PROBLEM REQUIREMENTS: Your answer should be the records, restated word for word.
** AVAILABLE DATA follows **
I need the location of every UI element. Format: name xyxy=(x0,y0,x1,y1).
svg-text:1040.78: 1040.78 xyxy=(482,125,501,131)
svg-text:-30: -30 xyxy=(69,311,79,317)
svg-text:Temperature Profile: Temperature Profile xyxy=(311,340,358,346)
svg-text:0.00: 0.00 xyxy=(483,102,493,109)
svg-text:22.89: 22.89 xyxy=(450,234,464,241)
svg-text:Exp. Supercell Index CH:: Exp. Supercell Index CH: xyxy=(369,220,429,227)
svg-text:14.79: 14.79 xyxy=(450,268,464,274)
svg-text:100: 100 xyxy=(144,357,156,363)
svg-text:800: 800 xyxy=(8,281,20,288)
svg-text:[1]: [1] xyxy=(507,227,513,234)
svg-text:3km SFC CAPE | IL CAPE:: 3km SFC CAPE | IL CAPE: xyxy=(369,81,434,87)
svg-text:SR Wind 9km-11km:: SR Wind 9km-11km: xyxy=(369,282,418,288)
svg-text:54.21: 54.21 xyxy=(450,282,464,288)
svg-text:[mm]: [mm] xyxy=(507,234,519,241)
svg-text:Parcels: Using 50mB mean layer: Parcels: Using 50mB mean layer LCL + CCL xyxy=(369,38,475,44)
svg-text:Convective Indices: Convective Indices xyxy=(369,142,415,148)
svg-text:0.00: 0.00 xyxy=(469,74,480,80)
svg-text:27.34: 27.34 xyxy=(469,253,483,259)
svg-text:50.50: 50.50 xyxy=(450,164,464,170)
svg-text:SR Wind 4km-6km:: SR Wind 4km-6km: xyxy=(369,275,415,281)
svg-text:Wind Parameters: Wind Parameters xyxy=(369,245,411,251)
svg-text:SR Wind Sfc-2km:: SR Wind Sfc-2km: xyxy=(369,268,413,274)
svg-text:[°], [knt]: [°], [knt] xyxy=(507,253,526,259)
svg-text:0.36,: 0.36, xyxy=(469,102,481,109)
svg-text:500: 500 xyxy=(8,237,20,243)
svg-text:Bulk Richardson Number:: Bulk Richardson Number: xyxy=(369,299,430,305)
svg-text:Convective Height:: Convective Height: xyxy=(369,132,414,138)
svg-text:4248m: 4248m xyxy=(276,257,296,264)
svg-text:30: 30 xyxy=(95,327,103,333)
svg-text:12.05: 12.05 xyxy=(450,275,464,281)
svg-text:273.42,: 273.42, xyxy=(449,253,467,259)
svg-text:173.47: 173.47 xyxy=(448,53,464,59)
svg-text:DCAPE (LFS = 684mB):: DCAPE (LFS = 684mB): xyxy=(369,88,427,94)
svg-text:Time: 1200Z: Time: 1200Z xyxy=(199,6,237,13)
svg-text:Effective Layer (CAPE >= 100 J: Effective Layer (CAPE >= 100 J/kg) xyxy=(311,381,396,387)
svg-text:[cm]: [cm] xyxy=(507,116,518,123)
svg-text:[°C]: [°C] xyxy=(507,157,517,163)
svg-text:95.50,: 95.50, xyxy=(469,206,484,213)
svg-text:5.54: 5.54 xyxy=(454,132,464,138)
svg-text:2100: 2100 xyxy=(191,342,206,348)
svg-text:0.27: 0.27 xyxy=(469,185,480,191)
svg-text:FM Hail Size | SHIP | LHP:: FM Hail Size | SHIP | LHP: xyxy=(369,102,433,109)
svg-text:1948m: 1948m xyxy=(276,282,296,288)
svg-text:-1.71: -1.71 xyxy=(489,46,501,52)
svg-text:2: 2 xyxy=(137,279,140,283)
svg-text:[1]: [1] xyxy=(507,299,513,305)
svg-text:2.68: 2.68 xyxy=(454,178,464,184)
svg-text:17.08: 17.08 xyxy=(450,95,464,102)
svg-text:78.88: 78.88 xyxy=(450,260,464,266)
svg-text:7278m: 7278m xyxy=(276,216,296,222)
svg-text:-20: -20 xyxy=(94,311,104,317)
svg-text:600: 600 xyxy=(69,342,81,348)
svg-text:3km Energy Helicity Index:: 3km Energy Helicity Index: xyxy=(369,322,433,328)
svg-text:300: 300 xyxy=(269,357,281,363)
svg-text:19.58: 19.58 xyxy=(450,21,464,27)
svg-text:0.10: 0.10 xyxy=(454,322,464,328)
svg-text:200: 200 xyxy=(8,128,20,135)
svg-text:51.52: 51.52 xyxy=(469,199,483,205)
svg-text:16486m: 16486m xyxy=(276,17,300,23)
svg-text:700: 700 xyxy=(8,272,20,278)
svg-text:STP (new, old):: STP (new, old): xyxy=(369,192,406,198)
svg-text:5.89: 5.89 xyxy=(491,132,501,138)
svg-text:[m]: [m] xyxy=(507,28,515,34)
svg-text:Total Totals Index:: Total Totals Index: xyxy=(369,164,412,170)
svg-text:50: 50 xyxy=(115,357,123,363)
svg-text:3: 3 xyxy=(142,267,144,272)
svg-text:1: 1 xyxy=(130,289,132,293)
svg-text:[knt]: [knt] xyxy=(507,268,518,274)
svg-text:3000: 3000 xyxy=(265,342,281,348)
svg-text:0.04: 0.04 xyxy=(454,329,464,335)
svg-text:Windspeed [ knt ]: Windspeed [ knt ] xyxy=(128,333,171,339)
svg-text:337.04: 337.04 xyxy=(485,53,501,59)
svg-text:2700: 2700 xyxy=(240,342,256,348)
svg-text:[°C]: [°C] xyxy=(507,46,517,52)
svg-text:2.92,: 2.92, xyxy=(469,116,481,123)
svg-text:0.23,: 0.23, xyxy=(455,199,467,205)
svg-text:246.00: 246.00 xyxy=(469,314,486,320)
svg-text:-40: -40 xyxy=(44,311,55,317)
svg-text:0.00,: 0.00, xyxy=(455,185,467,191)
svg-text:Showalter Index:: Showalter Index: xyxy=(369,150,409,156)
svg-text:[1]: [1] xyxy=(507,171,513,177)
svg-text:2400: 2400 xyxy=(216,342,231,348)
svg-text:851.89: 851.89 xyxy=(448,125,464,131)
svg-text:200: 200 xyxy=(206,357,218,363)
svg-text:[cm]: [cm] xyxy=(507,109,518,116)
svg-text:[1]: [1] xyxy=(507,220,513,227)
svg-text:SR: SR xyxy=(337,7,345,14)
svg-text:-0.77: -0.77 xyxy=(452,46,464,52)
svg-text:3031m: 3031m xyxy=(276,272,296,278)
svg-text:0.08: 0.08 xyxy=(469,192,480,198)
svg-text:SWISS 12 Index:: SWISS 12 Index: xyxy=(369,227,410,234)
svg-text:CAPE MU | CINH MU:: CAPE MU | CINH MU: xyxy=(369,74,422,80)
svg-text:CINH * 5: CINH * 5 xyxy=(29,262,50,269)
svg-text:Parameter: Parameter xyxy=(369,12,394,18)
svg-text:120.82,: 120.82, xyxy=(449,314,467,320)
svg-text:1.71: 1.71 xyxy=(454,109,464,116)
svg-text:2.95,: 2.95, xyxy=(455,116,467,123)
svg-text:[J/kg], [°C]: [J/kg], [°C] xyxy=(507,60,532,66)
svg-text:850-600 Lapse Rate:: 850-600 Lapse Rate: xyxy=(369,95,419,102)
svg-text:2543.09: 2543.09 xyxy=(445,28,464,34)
** End of AVAILABLE DATA **
SOLUTION TO THE PROBLEM:
I need the location of every UI element. Format: name xyxy=(x0,y0,x1,y1).
svg-text:1040.78: 1040.78 xyxy=(482,125,501,131)
svg-text:-30: -30 xyxy=(69,311,79,317)
svg-text:Temperature Profile: Temperature Profile xyxy=(311,340,358,346)
svg-text:0.00: 0.00 xyxy=(483,102,493,109)
svg-text:22.89: 22.89 xyxy=(450,234,464,241)
svg-text:Exp. Supercell Index CH:: Exp. Supercell Index CH: xyxy=(369,220,429,227)
svg-text:14.79: 14.79 xyxy=(450,268,464,274)
svg-text:100: 100 xyxy=(144,357,156,363)
svg-text:800: 800 xyxy=(8,281,20,288)
svg-text:[1]: [1] xyxy=(507,227,513,234)
svg-text:3km SFC CAPE | IL CAPE:: 3km SFC CAPE | IL CAPE: xyxy=(369,81,434,87)
svg-text:SR Wind 9km-11km:: SR Wind 9km-11km: xyxy=(369,282,418,288)
svg-text:54.21: 54.21 xyxy=(450,282,464,288)
svg-text:[mm]: [mm] xyxy=(507,234,519,241)
svg-text:Parcels: Using 50mB mean layer: Parcels: Using 50mB mean layer LCL + CCL xyxy=(369,38,475,44)
svg-text:Convective Indices: Convective Indices xyxy=(369,142,415,148)
svg-text:0.00: 0.00 xyxy=(469,74,480,80)
svg-text:27.34: 27.34 xyxy=(469,253,483,259)
svg-text:50.50: 50.50 xyxy=(450,164,464,170)
svg-text:SR Wind 4km-6km:: SR Wind 4km-6km: xyxy=(369,275,415,281)
svg-text:Wind Parameters: Wind Parameters xyxy=(369,245,411,251)
svg-text:SR Wind Sfc-2km:: SR Wind Sfc-2km: xyxy=(369,268,413,274)
svg-text:[°], [knt]: [°], [knt] xyxy=(507,253,526,259)
svg-text:0.36,: 0.36, xyxy=(469,102,481,109)
svg-text:500: 500 xyxy=(8,237,20,243)
svg-text:Bulk Richardson Number:: Bulk Richardson Number: xyxy=(369,299,430,305)
svg-text:Convective Height:: Convective Height: xyxy=(369,132,414,138)
svg-text:4248m: 4248m xyxy=(276,257,296,264)
svg-text:30: 30 xyxy=(95,327,103,333)
svg-text:12.05: 12.05 xyxy=(450,275,464,281)
svg-text:273.42,: 273.42, xyxy=(449,253,467,259)
svg-text:173.47: 173.47 xyxy=(448,53,464,59)
svg-text:DCAPE (LFS = 684mB):: DCAPE (LFS = 684mB): xyxy=(369,88,427,94)
svg-text:Time: 1200Z: Time: 1200Z xyxy=(199,6,237,13)
svg-text:Effective Layer (CAPE >= 100 J: Effective Layer (CAPE >= 100 J/kg) xyxy=(311,381,396,387)
svg-text:[cm]: [cm] xyxy=(507,116,518,123)
svg-text:[°C]: [°C] xyxy=(507,157,517,163)
svg-text:95.50,: 95.50, xyxy=(469,206,484,213)
svg-text:5.54: 5.54 xyxy=(454,132,464,138)
svg-text:2100: 2100 xyxy=(191,342,206,348)
svg-text:0.27: 0.27 xyxy=(469,185,480,191)
svg-text:FM Hail Size | SHIP | LHP:: FM Hail Size | SHIP | LHP: xyxy=(369,102,433,109)
svg-text:1948m: 1948m xyxy=(276,282,296,288)
svg-text:-1.71: -1.71 xyxy=(489,46,501,52)
svg-text:2: 2 xyxy=(137,279,140,283)
svg-text:[1]: [1] xyxy=(507,299,513,305)
svg-text:2.68: 2.68 xyxy=(454,178,464,184)
svg-text:17.08: 17.08 xyxy=(450,95,464,102)
svg-text:78.88: 78.88 xyxy=(450,260,464,266)
svg-text:7278m: 7278m xyxy=(276,216,296,222)
svg-text:-20: -20 xyxy=(94,311,104,317)
svg-text:600: 600 xyxy=(69,342,81,348)
svg-text:3km Energy Helicity Index:: 3km Energy Helicity Index: xyxy=(369,322,433,328)
svg-text:300: 300 xyxy=(269,357,281,363)
svg-text:19.58: 19.58 xyxy=(450,21,464,27)
svg-text:0.10: 0.10 xyxy=(454,322,464,328)
svg-text:200: 200 xyxy=(8,128,20,135)
svg-text:51.52: 51.52 xyxy=(469,199,483,205)
svg-text:16486m: 16486m xyxy=(276,17,300,23)
svg-text:700: 700 xyxy=(8,272,20,278)
svg-text:STP (new, old):: STP (new, old): xyxy=(369,192,406,198)
svg-text:5.89: 5.89 xyxy=(491,132,501,138)
svg-text:[m]: [m] xyxy=(507,28,515,34)
svg-text:Total Totals Index:: Total Totals Index: xyxy=(369,164,412,170)
svg-text:50: 50 xyxy=(115,357,123,363)
svg-text:3: 3 xyxy=(142,267,144,272)
svg-text:1: 1 xyxy=(130,289,132,293)
svg-text:[knt]: [knt] xyxy=(507,268,518,274)
svg-text:3000: 3000 xyxy=(265,342,281,348)
svg-text:0.04: 0.04 xyxy=(454,329,464,335)
svg-text:Windspeed [ knt ]: Windspeed [ knt ] xyxy=(128,333,171,339)
svg-text:337.04: 337.04 xyxy=(485,53,501,59)
svg-text:2700: 2700 xyxy=(240,342,256,348)
svg-text:[°C]: [°C] xyxy=(507,46,517,52)
svg-text:2.92,: 2.92, xyxy=(469,116,481,123)
svg-text:0.23,: 0.23, xyxy=(455,199,467,205)
svg-text:246.00: 246.00 xyxy=(469,314,486,320)
svg-text:-40: -40 xyxy=(44,311,55,317)
svg-text:0.00,: 0.00, xyxy=(455,185,467,191)
svg-text:Showalter Index:: Showalter Index: xyxy=(369,150,409,156)
svg-text:[1]: [1] xyxy=(507,171,513,177)
svg-text:2400: 2400 xyxy=(216,342,231,348)
svg-text:851.89: 851.89 xyxy=(448,125,464,131)
svg-text:200: 200 xyxy=(206,357,218,363)
svg-text:[cm]: [cm] xyxy=(507,109,518,116)
svg-text:[1]: [1] xyxy=(507,220,513,227)
svg-text:SR: SR xyxy=(337,7,345,14)
svg-text:-0.77: -0.77 xyxy=(452,46,464,52)
svg-text:3031m: 3031m xyxy=(276,272,296,278)
svg-text:0.08: 0.08 xyxy=(469,192,480,198)
svg-text:SWISS 12 Index:: SWISS 12 Index: xyxy=(369,227,410,234)
svg-text:CAPE MU | CINH MU:: CAPE MU | CINH MU: xyxy=(369,74,422,80)
svg-text:CINH * 5: CINH * 5 xyxy=(29,262,50,269)
svg-text:Parameter: Parameter xyxy=(369,12,394,18)
svg-text:120.82,: 120.82, xyxy=(449,314,467,320)
svg-text:1.71: 1.71 xyxy=(454,109,464,116)
svg-text:2.95,: 2.95, xyxy=(455,116,467,123)
svg-text:[J/kg], [°C]: [J/kg], [°C] xyxy=(507,60,532,66)
svg-text:850-600 Lapse Rate:: 850-600 Lapse Rate: xyxy=(369,95,419,102)
svg-text:2543.09: 2543.09 xyxy=(445,28,464,34)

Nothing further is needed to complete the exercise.